The Telford Twins – War babies born to an evacuee mother in 1944

By John and David Telford

John and David Telford are identical twins who have had links with Swanbourne for 70 years.

The connection began when their mother Olive Telford’s cousin Dennis Henderson (son of Ernie Henderson who lived for many years at Great Horwood with his second wife Dora), camped with his Scout Group at Nearton End Farm in the 1930s and made friends with the Tofield family.

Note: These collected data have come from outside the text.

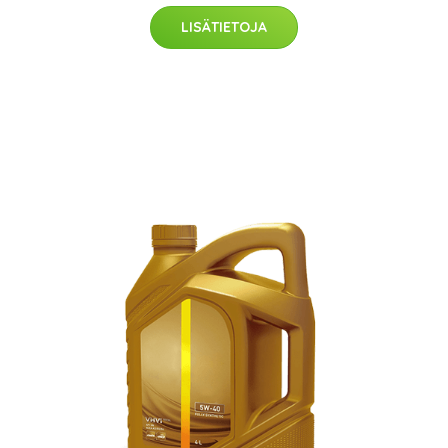
LISÄTIETOJA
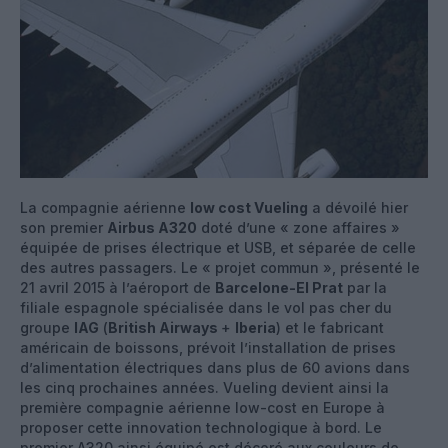
La compagnie aérienne
low cost Vueling
a dévoilé hier
son premier
Airbus A320
doté d’une « zone affaires »
équipée de prises électrique et USB, et séparée de celle
des autres passagers. Le « projet commun », présenté le
21 avril 2015 à l’aéroport de
Barcelone-El Prat
par la
filiale espagnole spécialisée dans le vol pas cher du
groupe
IAG
(
British Airways
+
Iberia
) et le fabricant
américain de boissons, prévoit l’installation de prises
d’alimentation électriques dans plus de 60 avions dans
les cinq prochaines années. Vueling devient ainsi la
première compagnie aérienne low-cost en Europe à
proposer cette innovation technologique à bord. Le
premier A320 ainsi équipé est décoré aux couleurs de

The Telford family  before the war, with Olive future mother of the twins in the centre front

The Telford family before the war, with Olive future mother of the twins in the centre front

As a result, Olive stayed with Mr and Mrs Robert Tofield at Nearton End Farm towards the end of the war, to avoid London bombing, prior to giving birth to twins John and David on 15 March 1944. The local maternity hospital had no experience of twins, so the birth took place at Long Hanborough, near Witney. She remained in Swanbourne until the war ended before returning to the family home in Finchley, North London.

Mary (Milly) Lambert (nee Henderson, Dennis’s sister) also stayed in Swanbourne, near the then bakery, where she gave birth to Richard in September 1944 (now Sir Richard Lambert).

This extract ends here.